Your care team will explain everything you need to know to prepare. At Fred Hutch, all patients are evaluated by a multidisciplinary team. The team includes a registered dietitian, physical therapist, surgical nurse and in some cases a stoma nurse. Our team approach helps ensure you are getting ready for the surgery and post-operative recovery.
On the day of surgery, you will meet with the anesthesia team to discuss a plan for how best to control your pain. Surgery can last eight to 12 hours. After surgery, you may be admitted to the intensive care unit or the surgical floor for recovery.
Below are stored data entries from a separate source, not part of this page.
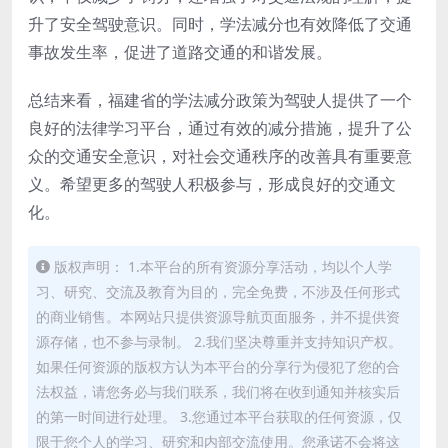
升了安全驾驶意识。同时，学法减分也有效降低了交通
事故发生率，促进了道路交通的和谐发展。
总结来看，福建省的学法减分政策为驾驶人提供了一个
良好的法律学习平台，通过有效的减分措施，提升了公
众的交通安全意识，对社会交通秩序的改善具有重要意
义。希望更多的驾驶人积极参与，形成良好的交通文
化。
版权声明： 1.本平台的所有资源分享活动，均以个人学
习、研究、交流及教育为目的，完全免费，不涉及任何形式
的商业销售。本网站只提供资源导航页面服务，并不提供资
源存储，也不参与录制。 2.我们坚决尊重并支持知识产权。
如果任何资源的版权方认为本平台的分享行为侵犯了您的合
法权益，请您务必与我们联系，我们将在收到通知并核实后
的第一时间进行处理。 3.您通过本平台获取的任何资源，仅
限于您个人的学习、研究和内部交流使用。您承诺不会将这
Right after surgery, you can expect pain in the incision. We’ll control this with medicine given through a line that goes into vein (intravenous line) or a small tube that sends the medicine to the space around your spine (epidural catheter). The acute pain management team will help with this. Once you are eating by mouth again, you will switch to oral pain medicine. Most patients have some mild discomfort that slowly gets better over weeks. While your pain is improving, you may take some pain medicine as needed.
This is a long, complex operation that can last up to 12 hours. Your care team will make a surgery plan based on everything they know about your cancer, where it is and which tissues likely need to be removed. They will explain beforehand how long they expect surgery to take in your case.
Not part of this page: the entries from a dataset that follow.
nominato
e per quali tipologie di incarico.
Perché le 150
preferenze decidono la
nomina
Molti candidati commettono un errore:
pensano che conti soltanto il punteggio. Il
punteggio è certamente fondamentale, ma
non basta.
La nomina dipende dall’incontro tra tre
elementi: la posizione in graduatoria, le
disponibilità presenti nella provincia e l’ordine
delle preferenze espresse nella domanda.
A surgical oncologist with special training in CRS-HIPEC performs this procedure. At Fred Hutch and UW Medicine, you have an experienced team working alongside your surgeon. They include an anesthesiologist, advanced practice provider, nurse, registered dietitian, physical therapist, social worker and others.
The pathology report from your surgery typically takes one to two weeks to come back. After this, you will be able to sit down with your team to discuss prognosis.
Each person is different. For example, some people need more tissue removed than others. Some are in stronger health at the time of surgery than others. So, recovery times differ. Your care team from Fred Hutch and UW Medicine will talk with you about what you can expect your recovery to be like.